- Recorded information
------------------------------------------------

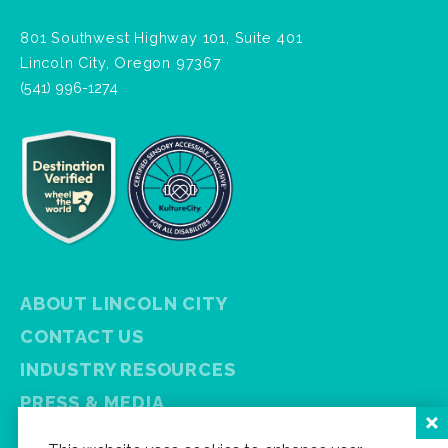
801 Southwest Highway 101, Suite 401
Lincoln City, Oregon 97367
(541) 996-1274
ABOUT LINCOLN CITY
CONTACT US
INDUSTRY RESOURCES
PRESS & MEDIA
PRIVACY POLICY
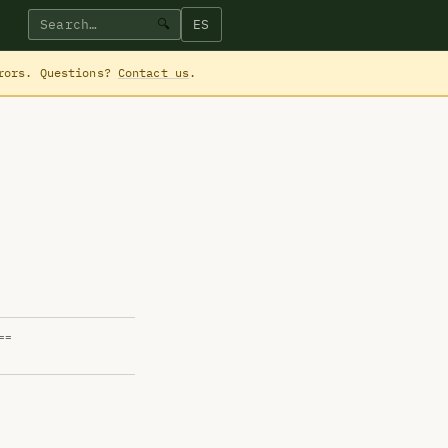
ES
🔍
rrors. Questions?
Contact us
.
==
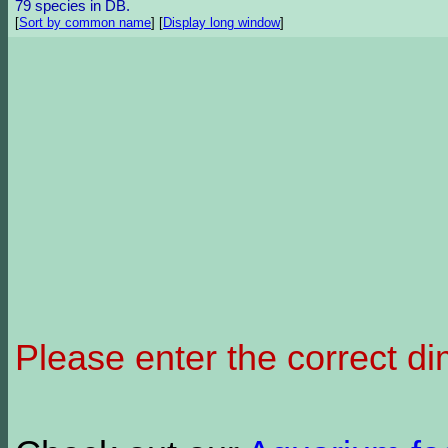
79 species in DB.
[
Sort by common name
]
[
Display long window
]
Please enter the correct d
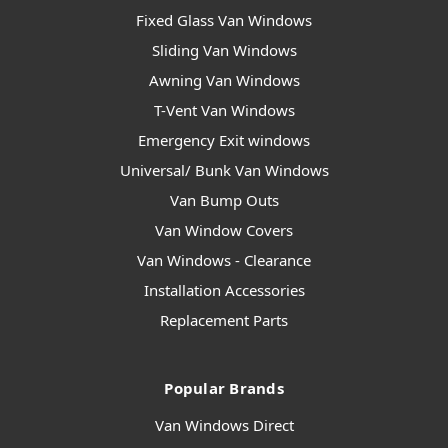
Fixed Glass Van Windows
Sliding Van Windows
Awning Van Windows
T-Vent Van Windows
Emergency Exit windows
Universal/ Bunk Van Windows
Van Bump Outs
Van Window Covers
Van Windows - Clearance
Installation Accessories
Replacement Parts
Popular Brands
Van Windows Direct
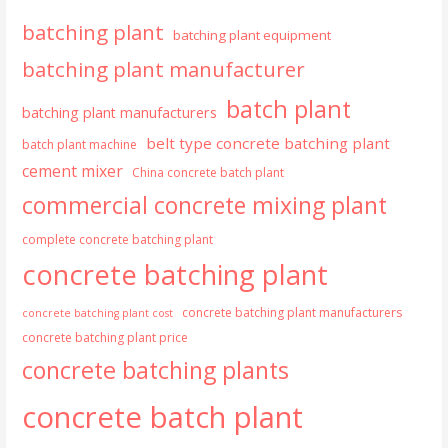
batching plant
batching plant equipment
batching plant manufacturer
batch plant
batching plant manufacturers
belt type concrete batching plant
batch plant machine
cement mixer
China concrete batch plant
commercial concrete mixing plant
complete concrete batching plant
concrete batching plant
concrete batching plant manufacturers
concrete batching plant cost
concrete batching plant price
concrete batching plants
concrete batch plant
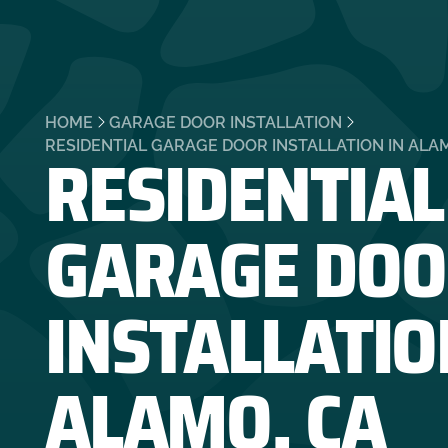
HOME
GARAGE DOOR INSTALLATION
RESIDENTIAL
RESIDENTIAL GARAGE DOOR INSTALLATION IN ALA
GARAGE DOO
INSTALLATIO
ALAMO, CA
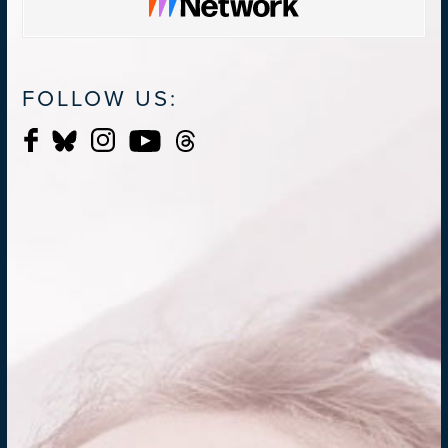
FOLLOW US:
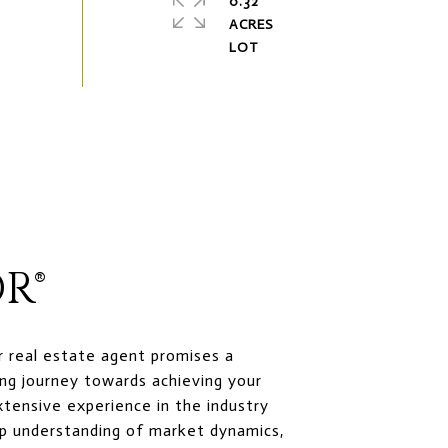
0.32
ACRES
R®
r real estate agent promises a
ng journey towards achieving your
xtensive experience in the industry
p understanding of market dynamics,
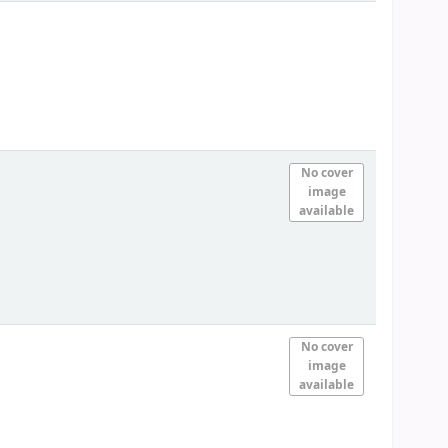
No cover
image
available
No cover
image
available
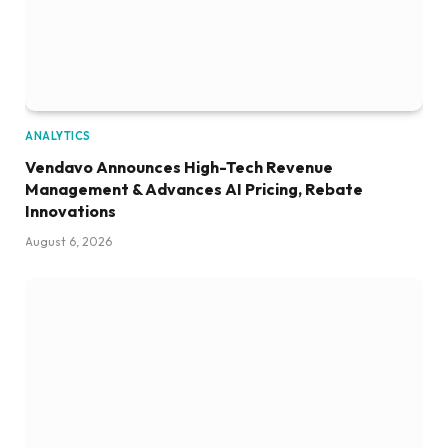
ANALYTICS
Vendavo Announces High-Tech Revenue
Management & Advances AI Pricing, Rebate
Innovations
August 6, 2026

------------------------------------------------

- What the task requires
Your answer should be the lines of the material above that include "GARAGE".

- Response area
GARAGE DOOR INSTALLATION
RESIDENTIAL GARAGE DOOR INSTALLATION IN ALA
GARAGE DOO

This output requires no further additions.